→ **Description of the task**
Each record is to be transcribed in full and exactly.

→ **Source data**
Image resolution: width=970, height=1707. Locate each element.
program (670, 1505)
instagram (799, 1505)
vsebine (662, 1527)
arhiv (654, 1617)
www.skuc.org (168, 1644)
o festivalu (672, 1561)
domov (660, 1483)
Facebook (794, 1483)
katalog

→ **Exercise answer**
Image resolution: width=970, height=1707. Locate each element.
program (670, 1505)
instagram (799, 1505)
vsebine (662, 1527)
arhiv (654, 1617)
www.skuc.org (168, 1644)
o festivalu (672, 1561)
domov (660, 1483)
Facebook (794, 1483)
katalog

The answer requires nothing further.